Using the records provided below, locate and copy each line that contains the word "tegen".
---------- RECORDS TO PROCESS
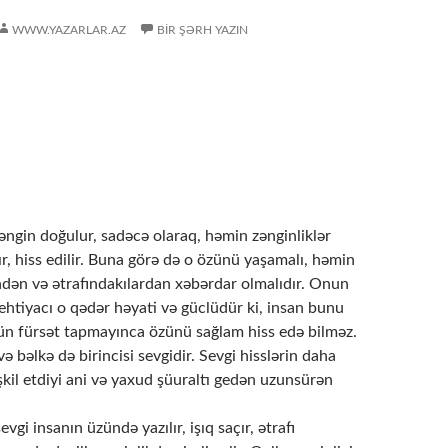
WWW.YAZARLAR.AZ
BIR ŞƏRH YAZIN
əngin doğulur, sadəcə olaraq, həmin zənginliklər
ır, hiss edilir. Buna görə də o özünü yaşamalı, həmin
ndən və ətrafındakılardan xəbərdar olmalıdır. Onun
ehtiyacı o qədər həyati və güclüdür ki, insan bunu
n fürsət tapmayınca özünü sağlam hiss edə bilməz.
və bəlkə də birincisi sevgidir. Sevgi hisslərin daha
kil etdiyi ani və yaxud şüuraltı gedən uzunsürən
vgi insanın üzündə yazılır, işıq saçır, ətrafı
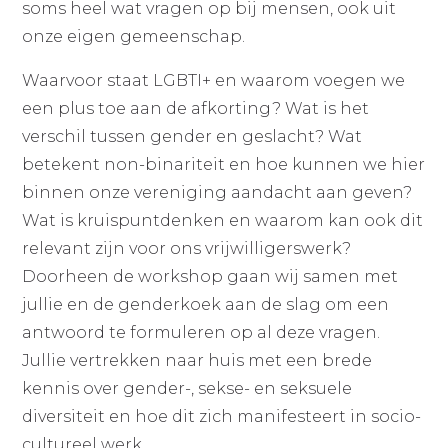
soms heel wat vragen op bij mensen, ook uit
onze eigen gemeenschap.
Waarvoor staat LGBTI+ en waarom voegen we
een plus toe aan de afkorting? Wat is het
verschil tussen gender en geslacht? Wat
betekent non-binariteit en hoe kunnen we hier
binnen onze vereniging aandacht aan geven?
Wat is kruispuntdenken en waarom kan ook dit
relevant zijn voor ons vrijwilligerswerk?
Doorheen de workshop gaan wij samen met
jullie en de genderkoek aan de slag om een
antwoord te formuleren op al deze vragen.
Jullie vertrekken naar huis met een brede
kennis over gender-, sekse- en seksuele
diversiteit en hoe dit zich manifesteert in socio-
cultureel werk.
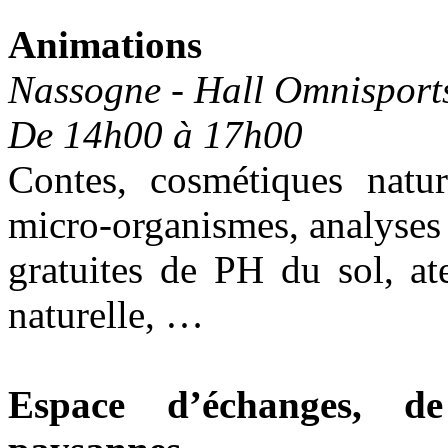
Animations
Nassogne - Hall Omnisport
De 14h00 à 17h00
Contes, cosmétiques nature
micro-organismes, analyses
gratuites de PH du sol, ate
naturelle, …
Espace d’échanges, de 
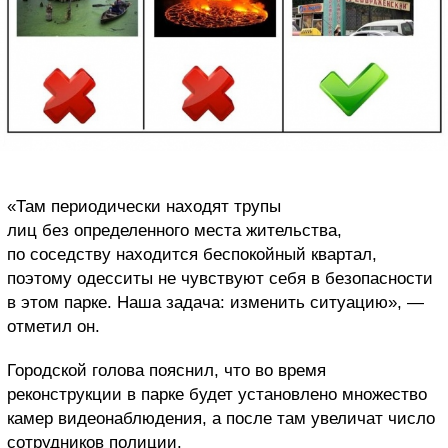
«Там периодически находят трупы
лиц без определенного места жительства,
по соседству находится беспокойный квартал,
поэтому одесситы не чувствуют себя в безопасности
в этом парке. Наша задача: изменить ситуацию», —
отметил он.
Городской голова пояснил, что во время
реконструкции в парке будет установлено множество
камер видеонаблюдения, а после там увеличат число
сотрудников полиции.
--------------------
---------- RECORDS TO PROCESS
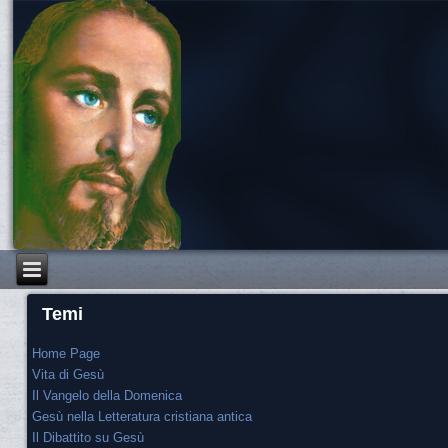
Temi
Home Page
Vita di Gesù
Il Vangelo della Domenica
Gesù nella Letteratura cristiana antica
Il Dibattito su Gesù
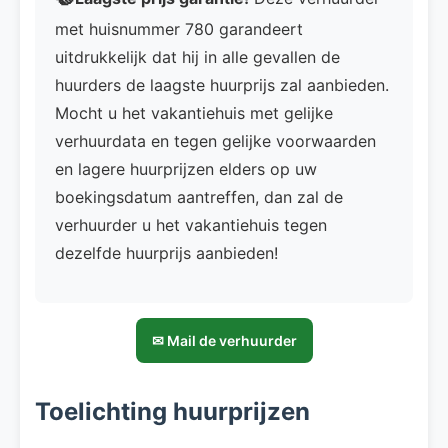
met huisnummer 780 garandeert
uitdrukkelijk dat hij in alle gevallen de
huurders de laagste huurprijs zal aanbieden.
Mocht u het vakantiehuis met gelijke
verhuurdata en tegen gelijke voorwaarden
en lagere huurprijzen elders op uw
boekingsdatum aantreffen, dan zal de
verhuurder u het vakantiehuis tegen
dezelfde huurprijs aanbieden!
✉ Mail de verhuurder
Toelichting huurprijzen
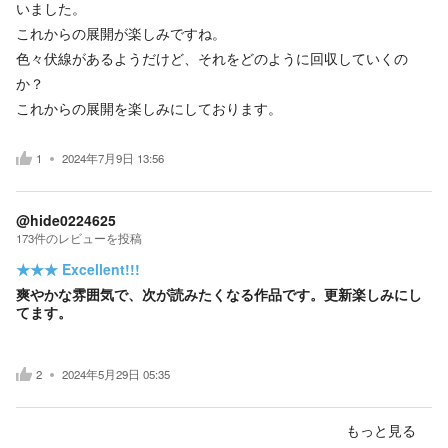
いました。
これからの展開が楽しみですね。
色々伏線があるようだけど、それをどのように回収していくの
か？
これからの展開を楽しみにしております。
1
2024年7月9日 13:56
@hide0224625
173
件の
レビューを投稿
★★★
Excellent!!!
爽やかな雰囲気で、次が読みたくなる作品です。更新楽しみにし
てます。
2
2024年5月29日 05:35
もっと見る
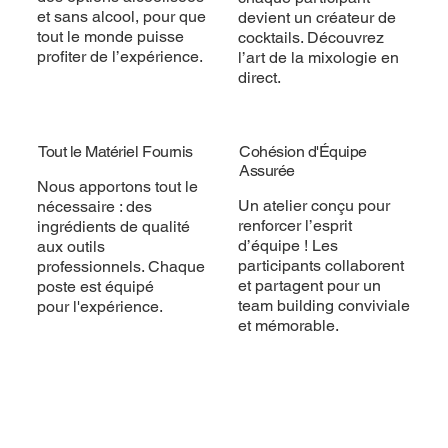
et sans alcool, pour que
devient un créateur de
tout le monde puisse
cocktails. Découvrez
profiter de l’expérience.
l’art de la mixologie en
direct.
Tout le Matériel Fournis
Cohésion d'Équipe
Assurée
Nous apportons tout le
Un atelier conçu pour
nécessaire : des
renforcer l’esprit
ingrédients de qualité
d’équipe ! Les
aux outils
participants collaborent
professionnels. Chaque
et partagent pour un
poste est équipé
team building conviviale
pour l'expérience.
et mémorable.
--------------------
---------- RECORDS TO PROCESS
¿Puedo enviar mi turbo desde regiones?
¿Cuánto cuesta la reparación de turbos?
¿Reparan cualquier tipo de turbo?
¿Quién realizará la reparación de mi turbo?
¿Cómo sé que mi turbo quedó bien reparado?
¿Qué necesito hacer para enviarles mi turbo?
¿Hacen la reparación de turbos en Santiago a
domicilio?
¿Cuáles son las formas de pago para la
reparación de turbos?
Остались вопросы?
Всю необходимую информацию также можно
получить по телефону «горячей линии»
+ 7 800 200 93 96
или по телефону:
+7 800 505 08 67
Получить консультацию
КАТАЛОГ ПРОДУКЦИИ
--------------------
▸ **ANSWER TO THE PROBLEM**
verhuurdata en tegen gelijke voorwaarden
verhuurder u het vakantiehuis tegen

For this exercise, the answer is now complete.